Ren'ai Road (仁愛路 (Rén'ài Lù), sometimes spelled RenAi, Renai or Ren-Ai) is a major arterial road in Taipei, Taiwan, connecting the Xinyi District in the east with the Daan District and Zhongzheng District towards the west.

Ren'ai Road forms a one-way couplet with Xinyi Road between Taipei City Hall and Zhongshan Road, with Ren'ai for westbound traffic and Xinyi for eastbound traffic. Along with Xinyi Road, Ren'ai Road has a contraflow bus only lane in the middle of the roadway. Plans to make the road two-way were shelved in 2015. The primarily one-way nature of the road, but with a contraflow bus-lane going the other way, was blamed for the death of US neuroscientist Bruce Bridgeman, who had been looking one way and not the other whilst crossing the road, but was struck by a bus going through the bus-only lane.
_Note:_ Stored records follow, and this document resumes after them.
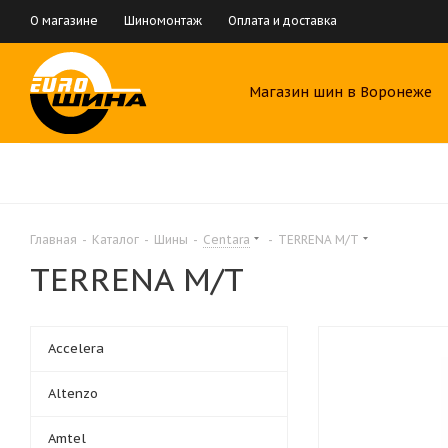
О магазине
Шиномонтаж
Оплата и доставка
Магазин шин в Воронеже
Главная
-
Каталог
-
Шины
-
Centara
-
TERRENA M/T
TERRENA M/T
Accelera
Altenzo
Amtel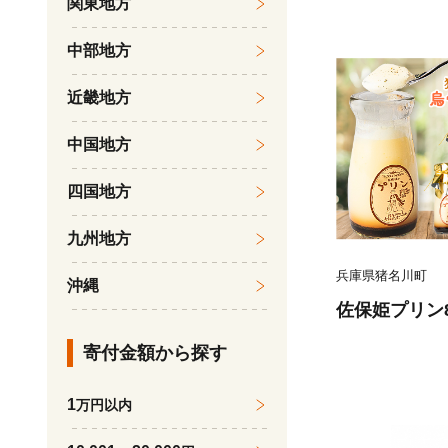
関東地方
中部地方
近畿地方
中国地方
四国地方
九州地方
兵庫県猪名川町
沖縄
佐保姫プリン8
寄付金額から探す
1
万円以内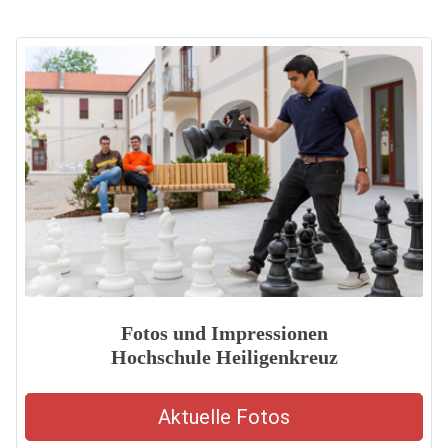
Fotos und Impressionen
Hochschule Heiligenkreuz
Aktuelle Fotos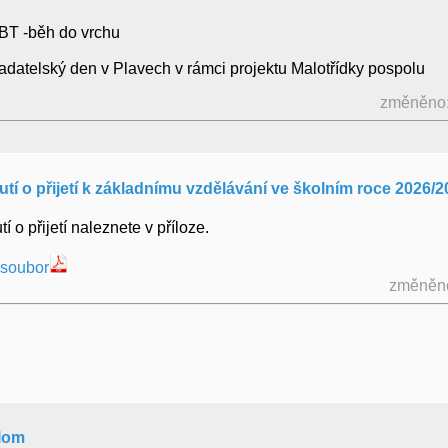
PBT -běh do vrchu
Badatelský den v Plavech v rámci projektu Malotřídky pospolu
změněno:
í o přijetí k základnímu vzdělávání ve školním roce 2026/2
 o přijetí naleznete v příloze.
 soubor
změněno
alom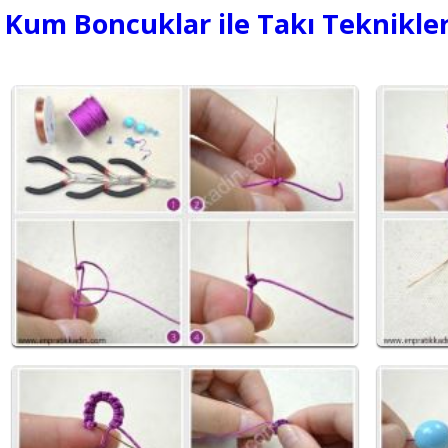
Kum Boncuklar ile Takı Teknikler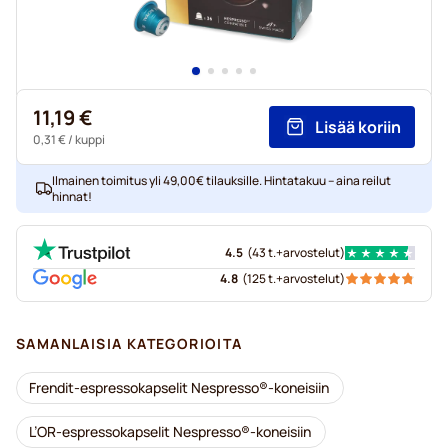
11,19 €
Lisää koriin
0,31 €
/ kuppi
Ilmainen toimitus yli 49,00€ tilauksille. Hintatakuu – aina reilut
hinnat!
4.5
(
43 t.+
arvostelut
)
4.8
(
125 t.+
arvostelut
)
SAMANLAISIA KATEGORIOITA
Frendit-espressokapselit Nespresso®-koneisiin
L’OR-espressokapselit Nespresso®-koneisiin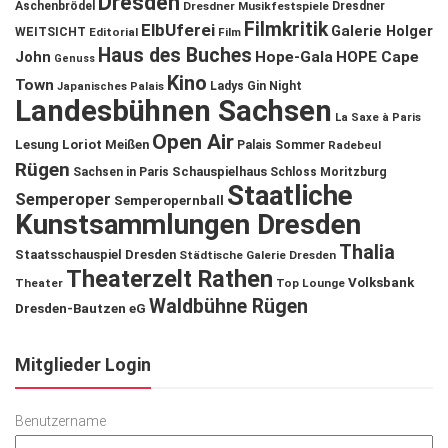
Dresden
Aschenbrödel
Dresdner Musikfestspiele
Dresdner
Filmkritik
ElbUferei
Galerie Holger
WEITSICHT
Editorial
Film
Haus des Buches
John
Hope-Gala
HOPE Cape
Genuss
Kino
Town
Ladys Gin Night
Japanisches Palais
Landesbühnen Sachsen
La Saxe à Paris
Open Air
Lesung
Loriot
Meißen
Palais Sommer
Radebeul
Rügen
Schauspielhaus
Sachsen in Paris
Schloss Moritzburg
Staatliche
Semperoper
Semperopernball
Kunstsammlungen Dresden
Thalia
Staatsschauspiel Dresden
Städtische Galerie Dresden
Theaterzelt Rathen
Volksbank
Theater
Top Lounge
Waldbühne Rügen
Dresden-Bautzen eG
Mitglieder Login
Benutzername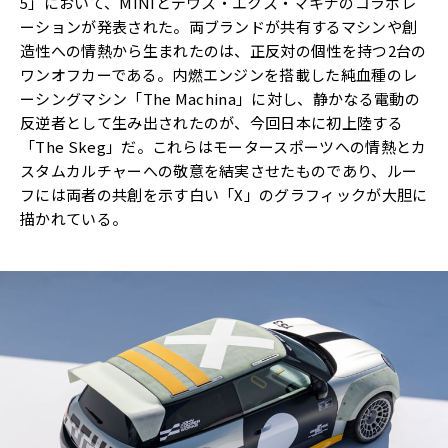
5」において、MINIとデウス・エクス・マキナのコラボレ
ーションが発表された。両ブランドが共有するマシンや創
造性への情熱から生まれたのは、正反対の個性を持つ2台の
ワンオフカーである。内燃エンジンを搭載した純血種のレ
ーシングマシン「The Machina」に対し、静かなる電動の
反逆者として生み出されたのが、今回日本に初上陸する
「The Skeg」だ。これらはモータースポーツへの情熱とカ
スタムカルチャーへの敬意を結実させたものであり、ルー
フには両者の共創を示す白い「X」のグラフィックが大胆に
描かれている。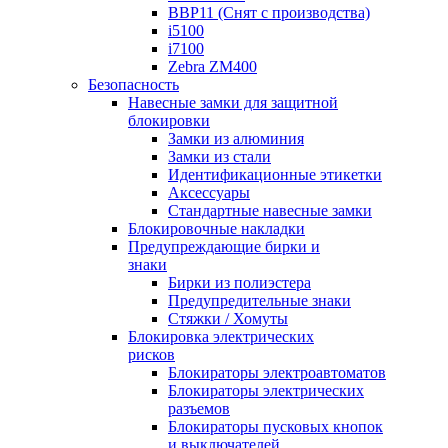
BBP11 (Снят с производства)
i5100
i7100
Zebra ZM400
Безопасность
Навесные замки для защитной
блокировки
Замки из алюминия
Замки из стали
Идентификационные этикетки
Аксессуары
Стандартные навесные замки
Блокировочные накладки
Предупреждающие бирки и
знаки
Бирки из полиэстера
Предупредительные знаки
Стяжки / Хомуты
Блокировка электрических
рисков
Блокираторы электроавтоматов
Блокираторы электрических
разъемов
Блокираторы пусковых кнопок
и выключателей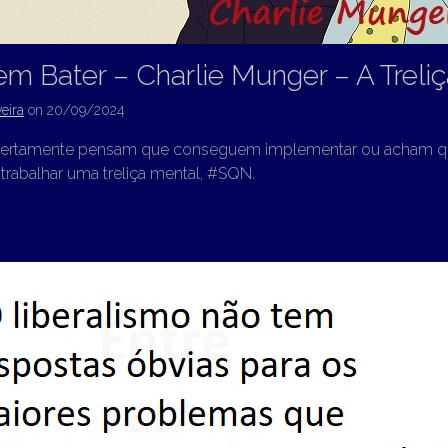
em Bater – Charlie Munger – A Treli
eira
on
20/09/2024
certamente pensam que conseguem implementar ou acham 
trabalhar uma treliça mental, #SQN.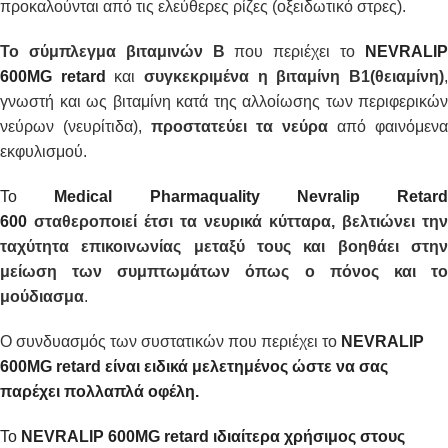
προκαλούνται από τις ελεύθερες ρίζες (οξειδωτικό στρες).
Το σύμπλεγμα βιταμινών Β
που περιέχει το
NEVRALI
600MG
retard
και
συγκεκριμένα η βιταμίνη Β1(θειαμίνη)
γνωστή και ως βιταμίνη κατά της αλλοίωσης των περιφερικών
νεύρων (νευρίτιδα),
προστατεύει τα νεύρα
από φαινόμενα
εκφυλισμού.
Το
Medical Pharmaquality Nevralip Retard
600
σταθεροποιεί έτσι τα νευρικά κύτταρα, βελτιώνει την
ταχύτητα επικοινωνίας μεταξύ τους και βοηθάει στην
μείωση των συμπτωμάτων όπως ο πόνος και το
μούδιασμα
.
Ο συνδυασμός των συστατικών που περιέχει το
NEVRALIP
600MG
retard
είναι ειδικά μελετημένος ώστε να σας
παρέχει πολλαπλά οφέλη.
Το
NEVRALIP 600MG
retard
ιδιαίτερα χρήσιμος στους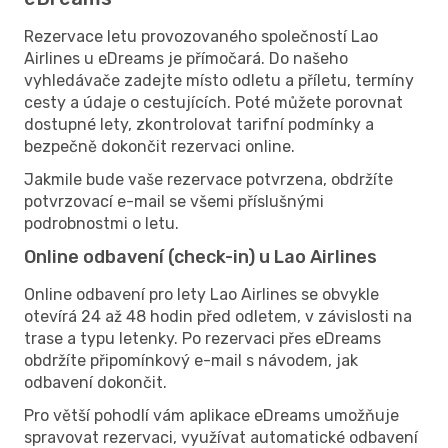
Rezervace letu provozovaného společností Lao
Airlines u eDreams je přímočará. Do našeho
vyhledávače zadejte místo odletu a příletu, termíny
cesty a údaje o cestujících. Poté můžete porovnat
dostupné lety, zkontrolovat tarifní podmínky a
bezpečně dokončit rezervaci online.
Jakmile bude vaše rezervace potvrzena, obdržíte
potvrzovací e-mail se všemi příslušnými
podrobnostmi o letu.
Online odbavení (check-in) u Lao Airlines
Online odbavení pro lety Lao Airlines se obvykle
otevírá 24 až 48 hodin před odletem, v závislosti na
trase a typu letenky. Po rezervaci přes eDreams
obdržíte připomínkový e-mail s návodem, jak
odbavení dokončit.
Pro větší pohodlí vám aplikace eDreams umožňuje
spravovat rezervaci, využívat automatické odbavení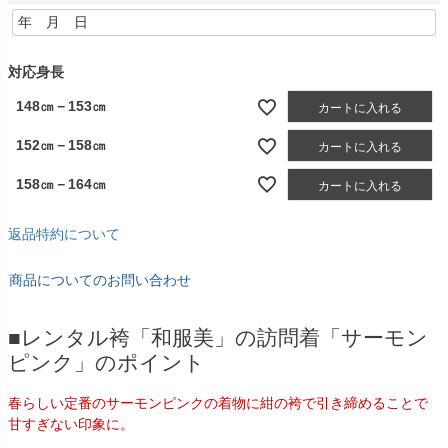
(
必
須
)
対応身長
148㎝－153㎝
カートに入れる
152㎝－158㎝
カートに入れる
158㎝－164㎝
カートに入れる
返品特約について
商品についてのお問い合わせ
■レンタル袴「和服美」の訪問着「サーモン
ピンク」のポイント
春らしい定番のサーモンピンクの着物に紺の袴で引き締めることで
甘すぎない印象に。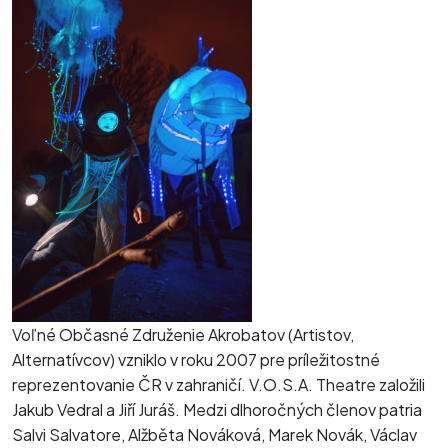
Voľné Občasné Združenie Akrobatov (Artistov,
Alternatívcov) vzniklo v roku 2007 pre príležitostné
reprezentovanie ČR v zahraničí. V.O.S.A. Theatre založili
Jakub Vedral a Jiří Juráš. Medzi dlhoročných členov patria
Salvi Salvatore, Alžběta Nováková, Marek Novák, Václav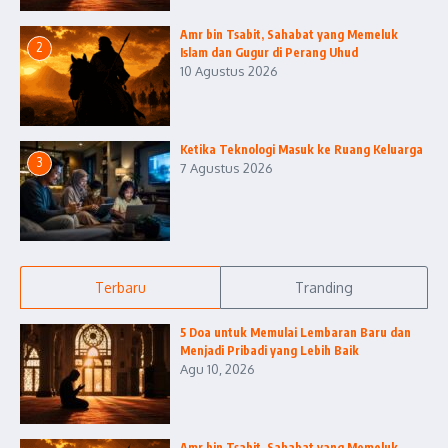
Amr bin Tsabit, Sahabat yang Memeluk
2
Islam dan Gugur di Perang Uhud
10 Agustus 2026
Ketika Teknologi Masuk ke Ruang Keluarga
3
7 Agustus 2026
Terbaru
Tranding
5 Doa untuk Memulai Lembaran Baru dan
Menjadi Pribadi yang Lebih Baik
Agu 10, 2026
Amr bin Tsabit, Sahabat yang Memeluk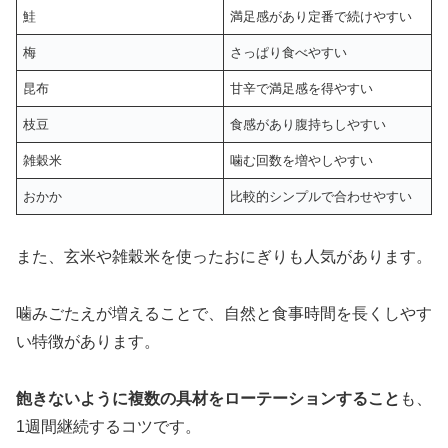
鮭
満足感があり定番で続けやすい
梅
さっぱり食べやすい
昆布
甘辛で満足感を得やすい
枝豆
食感があり腹持ちしやすい
雑穀米
噛む回数を増やしやすい
おかか
比較的シンプルで合わせやすい
また、玄米や雑穀米を使ったおにぎりも人気があります。
噛みごたえが増えることで、自然と食事時間を長くしやす
い特徴があります。
飽きないように複数の具材をローテーションすること
も、
1週間継続するコツです。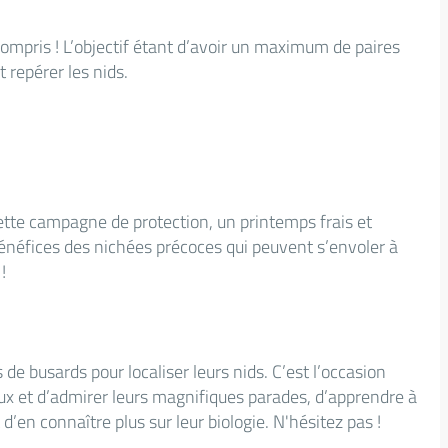
ompris ! L’objectif étant d’avoir un maximum de paires
 repérer les nids.
ette campagne de protection, un printemps frais et
énéfices des nichées précoces qui peuvent s’envoler à
!
de busards pour localiser leurs nids. C’est l’occasion
aux et d’admirer leurs magnifiques parades, d’apprendre à
 d’en connaître plus sur leur biologie. N'hésitez pas !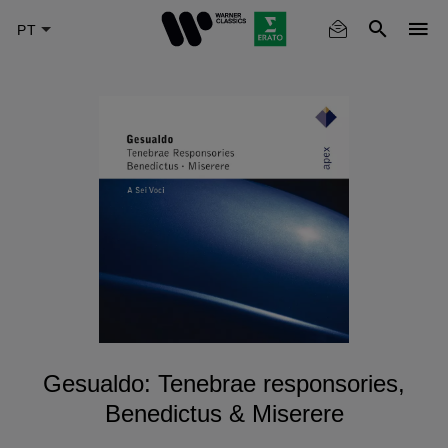
Skip
to
main
content
Gesualdo: Tenebrae responsories,
Benedictus & Miserere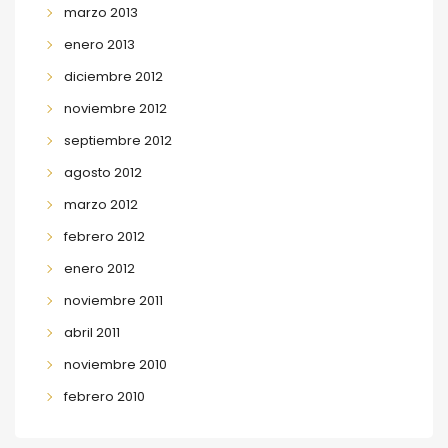
marzo 2013
enero 2013
diciembre 2012
noviembre 2012
septiembre 2012
agosto 2012
marzo 2012
febrero 2012
enero 2012
noviembre 2011
abril 2011
noviembre 2010
febrero 2010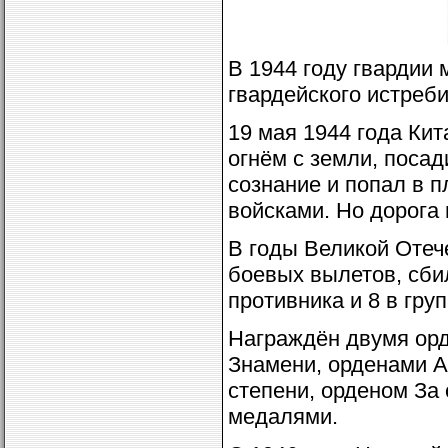
В 1944 году гвардии 
гвардейского истреби
19 мая 1944 года Кит
огнём с земли, посад
сознание и попал в п
войсками. Но дорога 
В годы Великой Отеч
боевых вылетов, сби
противника и 8 в гру
Награждён двумя орд
Знамени, орденами А
степени, орденом За 
медалями.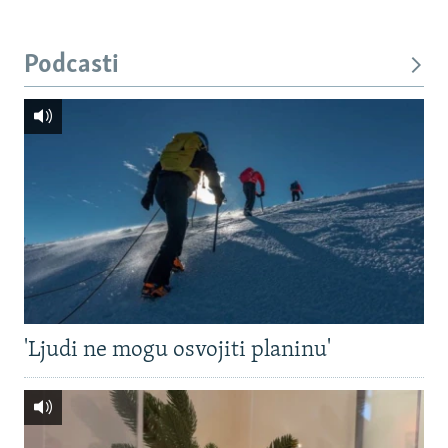
Podcasti
'Ljudi ne mogu osvojiti planinu'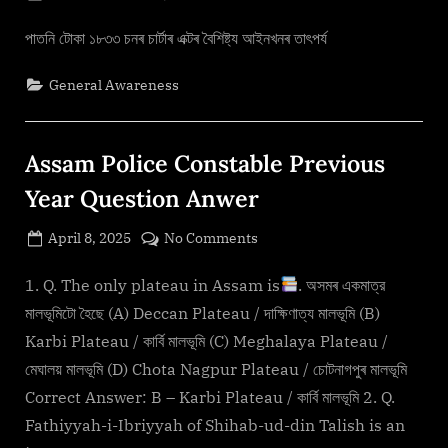
By
on
cryptic
চাৰ্টাৰ
এক্ট
পাতনি টোকা ১৮৩৩ চনৰ চাৰ্টাৰ এক্টৰ বৈশিষ্ট্য আইনখনৰ তাৎপৰ্য
১৮৩৩
General Awareness
Assam Police Constable Previous
Year Question Anwer
Posted
on
April 8, 2025
No Comments
By
on
cryptic
Assam
Police
1. Q. The only plateau in Assam is
. অসমৰ একমাত্র
Constable
মালভূমিটো হৈছে (A) Deccan Plateau / দাক্ষিণাত্য মালভূমি (B)
Previous
Karbi Plateau / কার্বি মালভূমি (C) Meghalaya Plateau /
Year
মেঘালয় মালভূমি (D) Chota Nagpur Plateau / চোটনাগপুৰ মালভূমি
Question
Correct Answer: B – Karbi Plateau / কার্বি মালভূমি 2. Q.
Anwer
Fathiyyah-i-Ibriyyah of Shihab-ud-din Talish is an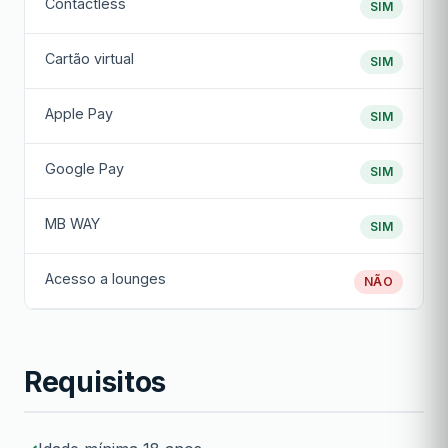
Contactless
SIM
Cartão virtual
SIM
Apple Pay
SIM
Google Pay
SIM
MB WAY
SIM
Acesso a lounges
NÃO
Requisitos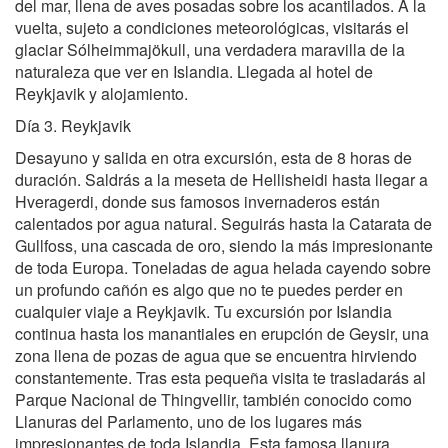
del mar, llena de aves posadas sobre los acantilados. A la
vuelta, sujeto a condiciones meteorológicas, visitarás el
glaciar Sólheimmajökull, una verdadera maravilla de la
naturaleza que ver en Islandia. Llegada al hotel de
Reykjavik y alojamiento.
Día 3. Reykjavik
Desayuno y salida en otra excursión, esta de 8 horas de
duración. Saldrás a la meseta de Hellisheidi hasta llegar a
Hveragerdi, donde sus famosos invernaderos están
calentados por agua natural. Seguirás hasta la Catarata de
Gullfoss, una cascada de oro, siendo la más impresionante
de toda Europa. Toneladas de agua helada cayendo sobre
un profundo cañón es algo que no te puedes perder en
cualquier viaje a Reykjavik. Tu excursión por Islandia
continua hasta los manantiales en erupción de Geysir, una
zona llena de pozas de agua que se encuentra hirviendo
constantemente. Tras esta pequeña visita te trasladarás al
Parque Nacional de Thingvellir, también conocido como
Llanuras del Parlamento, uno de los lugares más
impresionantes de toda Islandia. Esta famosa llanura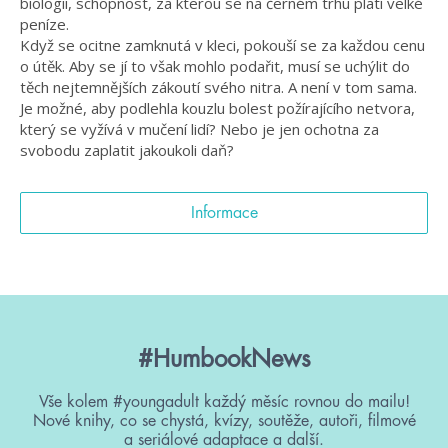
biologii, schopnost, za kterou se na černém trhu platí velké
peníze.
Když se ocitne zamknutá v kleci, pokouší se za každou cenu
o útěk. Aby se jí to však mohlo podařit, musí se uchýlit do
těch nejtemnějších zákoutí svého nitra. A není v tom sama.
Je možné, aby podlehla kouzlu bolest požírajícího netvora,
který se vyžívá v mučení lidí? Nebo je jen ochotna za
svobodu zaplatit jakoukoli daň?
Informace
#HumbookNews
Vše kolem #youngadult každý měsíc rovnou do mailu!
Nové knihy, co se chystá, kvízy, soutěže, autoři, filmové
a seriálové adaptace a další.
Following the accident, bilingual English and Chinese signage was installed on the crossings on Ren'ai Road in 2017.

As of 2023, the Palace mansion on Ren'ai Road had been valued as Taiwan's most valuable residential property for 13 years running.

== Sections ==
Unlike other Taipei arterials, Ren'ai Road does not have directional sections dividing the entire stretch of road, only divided-numbered sections.
- Section 1: Zhongshan S. Road – Hangzhou S. Road
- Section 2: Hangzhou S. Road – Xinsheng S. Road
- Section 3: Xinsheng S. Road – Fuxing S. Road
- Section 4: Fuxing S. Road – Shifu Road

== Major intersections ==
- Zhongshan Road
- Linsen Road
- Jinshan Road
- Xinsheng Road
- Jianguo Road
- Fuxing Road
- Dunhua Road
- Yanji Street
- Guangfu Road
- Shifu Road

== Other ==
The eastern terminus of Ren'ai Road is designed with unique aesthetic features since the end of the road faces the entrance of Taipei City Hall.